Okay, for the electronically incompetent, like myself, can anyone recommend a good link showing step by step(with pictures, not electrician type diagrams) how to reconfigure wiring in a 4 T8 fluorescent fixture and how to properly wire using a second ballast to maximize lighting intensity. I am in the process of converting my 59 gallon aquarium to a fully planted tank but in order to make the conversion successul I need to increase lighting. I know that AH supply lights and T5's are the way to go, but all I can afford right now is a 4 tube t8 fixture from home depot. I was planning to add another ballast and rewire to overdrive the fluorescent lights in order to maximize lighting. Also, I was planning on adding some mylar sheeting on the back of the fixture to further help intensify lighting into the tank.

Thanks.


----------



## hooha (Apr 21, 2005)

I've had it for about 3 years, and finally took out my last OD light fixtures....for me the worry about a fire from it (i.e. shoddy wiring from someone who doesn't know what they are doing - me) outweighed the actual light benefit. If you want to increase your lighting I just suggest waiting and saving enough money to get fixtures from AHSupply.com . Hands down the best online company I've dealt with....and they have great quality fixtures as well.

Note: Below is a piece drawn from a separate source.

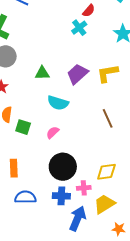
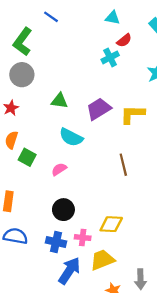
black circle: (63, 167) -> (63, 210), size x0.7

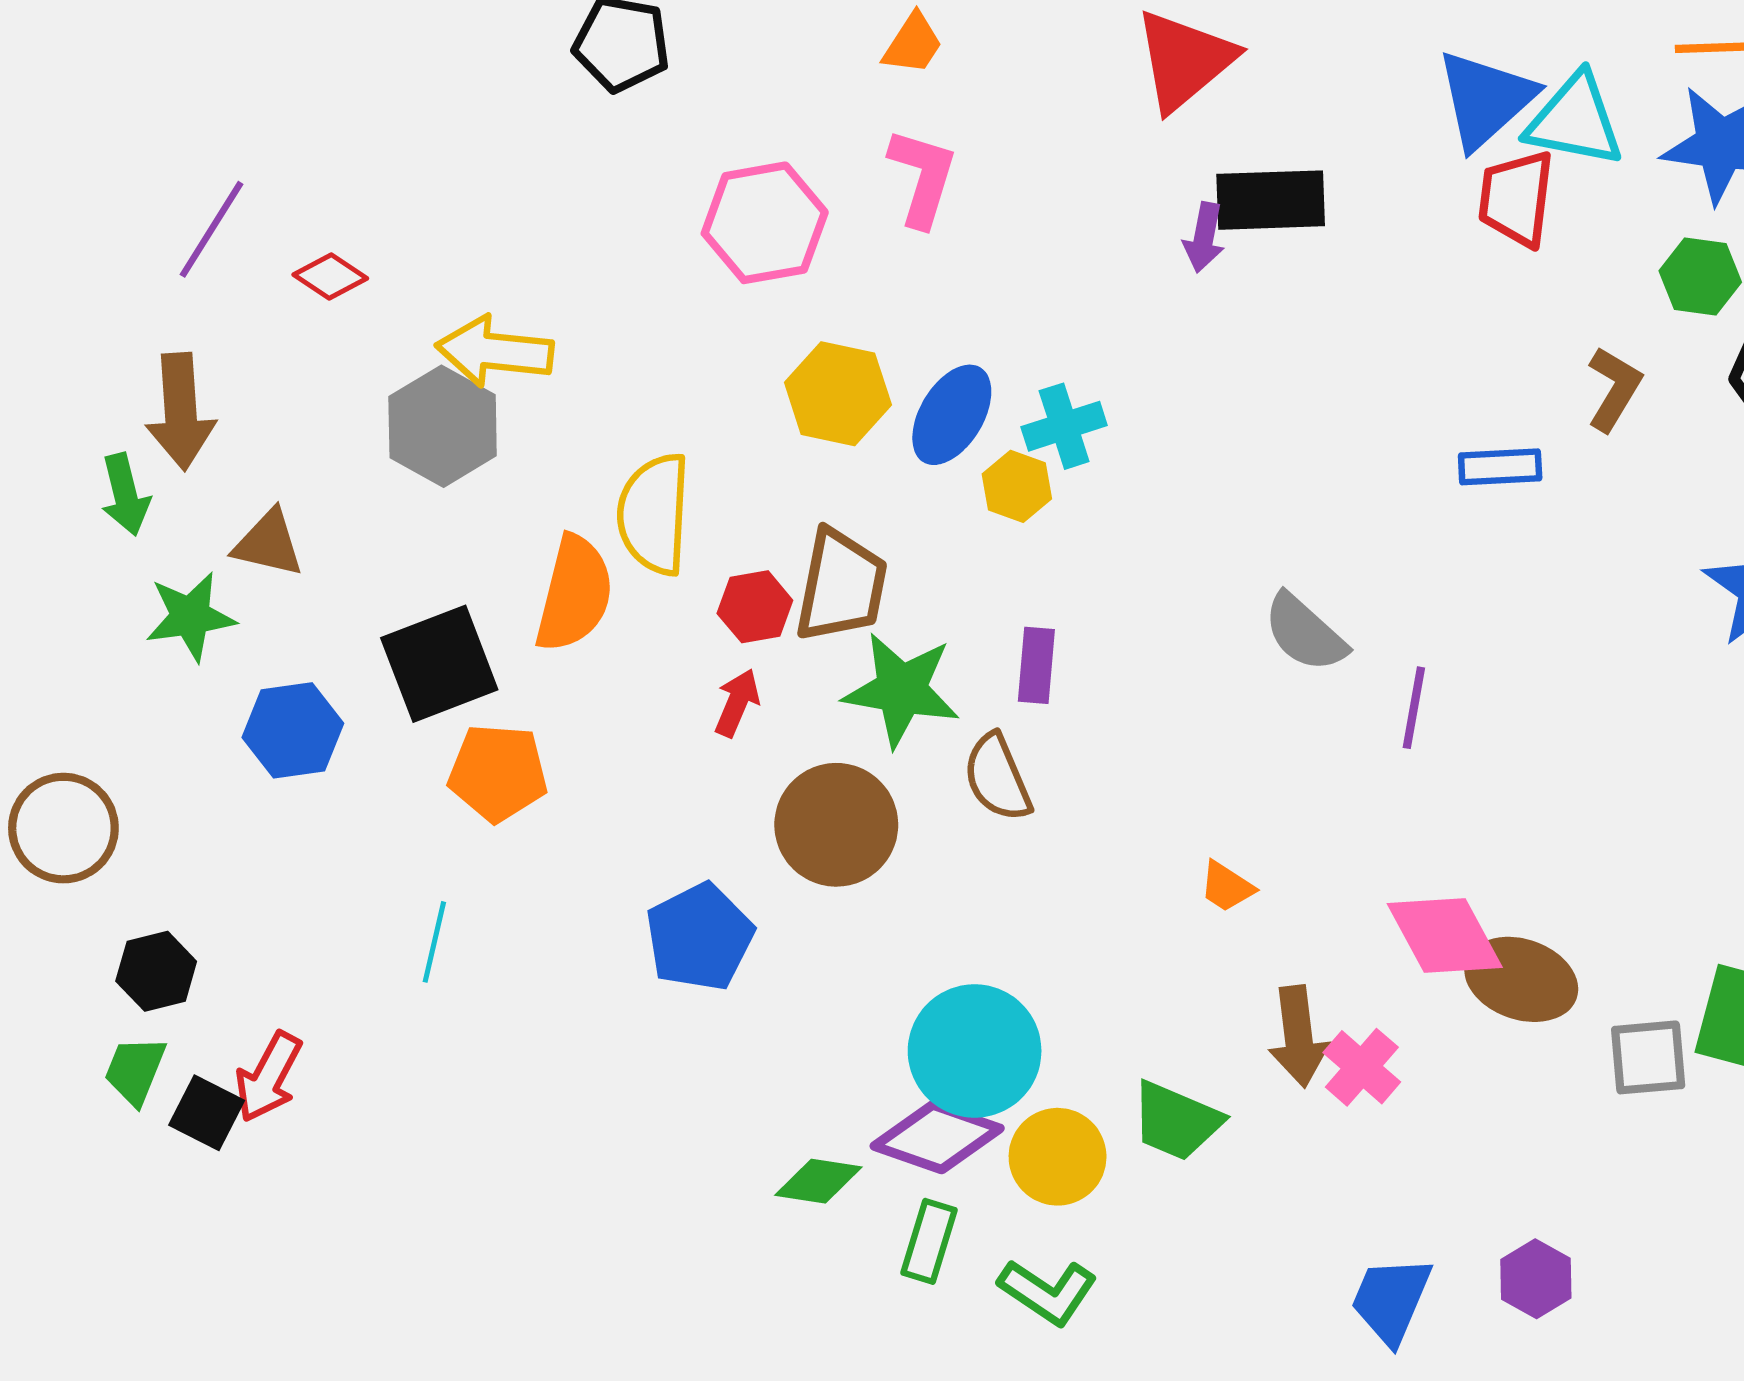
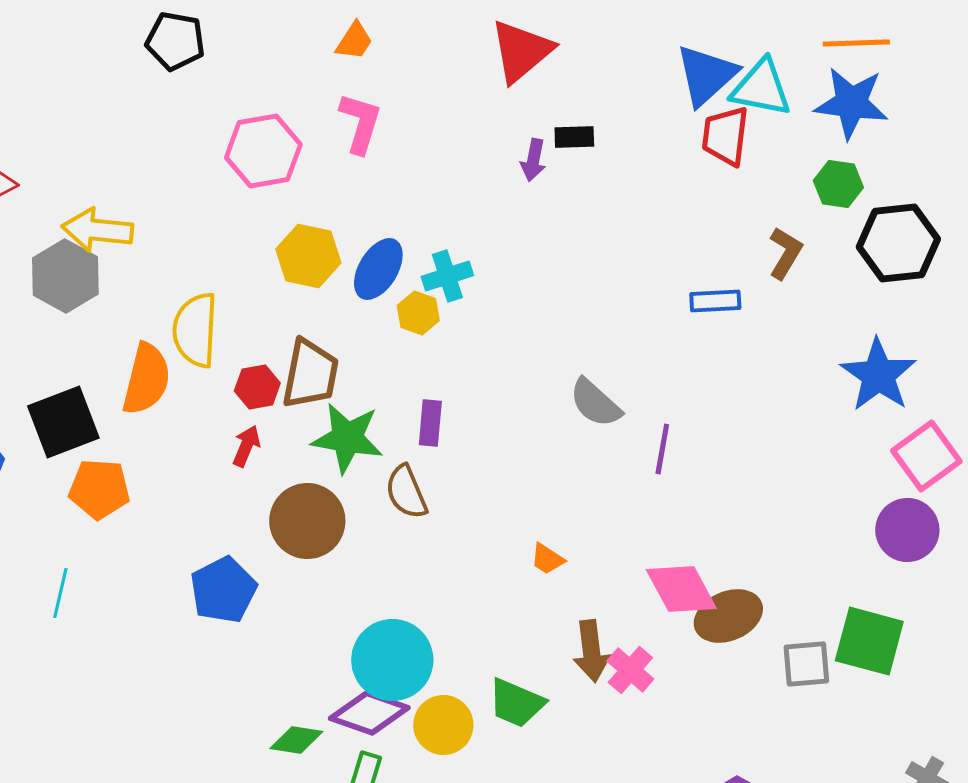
black rectangle: (1271, 200) -> (574, 137), size x0.6
brown ellipse: (1521, 979) -> (728, 616), turned -42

As for your original question....if you _really_ want to OD your flourescents, check out plantedtank.net under articles....there is a good explanation there....


----------



## Homer_Simpson (Apr 2, 2007)

hooha said:


> I've had it for about 3 years, and finally took out my last OD light fixtures....for me the worry about a fire from it (i.e. shoddy wiring from someone who doesn't know what they are doing - me) outweighed the actual light benefit. If you want to increase your lighting I just suggest waiting and saving enough money to get fixtures from AHSupply.com . Hands down the best online company I've dealt with....and they have great quality fixtures as well.
> 
> As for your original question....if you _really_ want to OD your flourescents, check out plantedtank.net under articles....there is a good explanation there....


 Thanks. I will check out plantedtank.


----------



## ruki (Jul 4, 2006)

One observation. Not all ballasts are good are overdriving tubes. I have good luck with WorkHorse ballasts. Some of the generic electronic ballasts one buys from the big box hardware stores heat up a bit when used for this purpose.


----------



## Homer_Simpson (Apr 2, 2007)

ruki said:


> One observation. Not all ballasts are good are overdriving tubes. I have good luck with WorkHorse ballasts. Some of the generic electronic ballasts one buys from the big box hardware stores heat up a bit when used for this purpose.

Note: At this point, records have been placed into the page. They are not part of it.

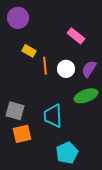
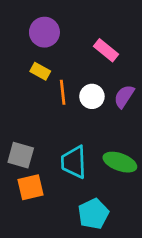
purple circle: (18, 18) -> (44, 32), moved
green ellipse: (86, 96) -> (120, 162), moved, turned 40

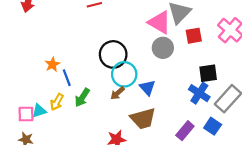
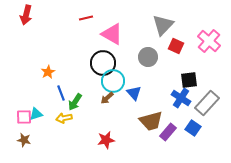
pink triangle: (160, 22) -> (112, 34), moved
red square: (194, 36) -> (176, 46), turned 35
blue line: (67, 78) -> (61, 93), moved
yellow arrow: (57, 102) -> (64, 118), moved, turned 49
brown trapezoid: (143, 119) -> (151, 121), moved

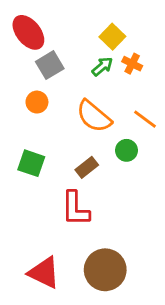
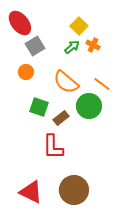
green circle: (127, 150) -> (89, 106), size x1.6
green square: (31, 163) -> (39, 107), moved

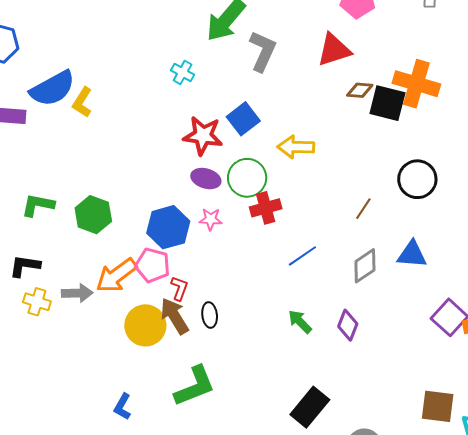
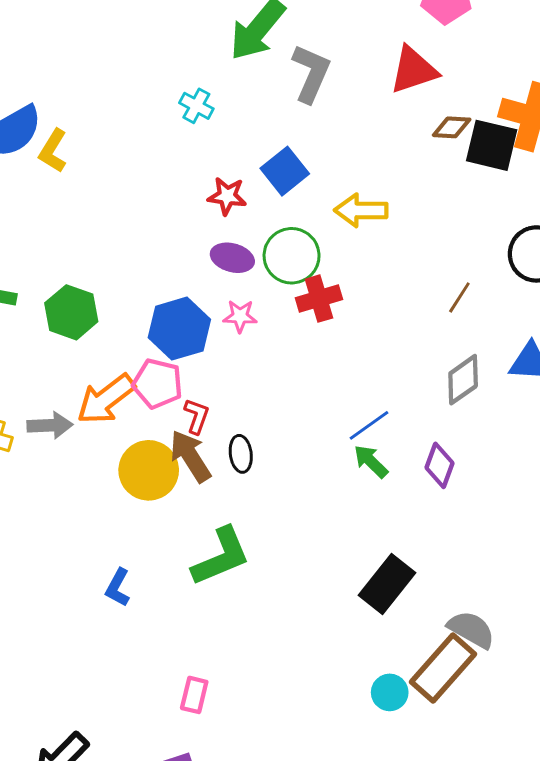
red star: (203, 136) -> (227, 196), size x0.7
blue line: (302, 256) -> (369, 425), moved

Is it possible to replace both ballasts with different brand "compatible" ballasts that would not heat up as much or is one pretty restricted to using the exact same type of ballasts that come with the fixtures??

Thanks


----------



## ruki (Jul 4, 2006)

It's best to have a ballast that automatically adjusts their output to the impedance of the tube.

Cheap/crappy/[email protected]*# ballasts have trouble doing even simple things like driving T8 when it was designed for T12. Especially true for magnetic ballasts.

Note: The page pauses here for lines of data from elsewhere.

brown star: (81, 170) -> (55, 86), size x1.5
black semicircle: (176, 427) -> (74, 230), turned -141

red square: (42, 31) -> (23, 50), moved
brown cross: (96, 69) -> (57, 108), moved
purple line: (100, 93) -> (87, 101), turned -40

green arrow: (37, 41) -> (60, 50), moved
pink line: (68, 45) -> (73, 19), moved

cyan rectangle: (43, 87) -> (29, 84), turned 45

WorkHorse ballasts (from Fulham) automatically adjust to the tube, so you can use them in ways out of spec. Other ballasts can do this too, especially the pricey ones like IceCap.

Overdriving tubes is something we're really not supposed to do. It's stretching the rules a bit. Ballasts that come with the fixtures might not be able to do this, since it costs a little bit more to get a more flexible ballasts and most people won't try to play tricks with them.

I always have a "bake off" period after modifying a light. I put somewhere where it can't start a fire and leave it on for more than 12 hours and see how hot the ballast gets. A really bad ballast or the wrong ballast may melt down in this time perion. If overdriving your tubes heats up your ballast alot, try a different ballast. No need to risk a fire


----------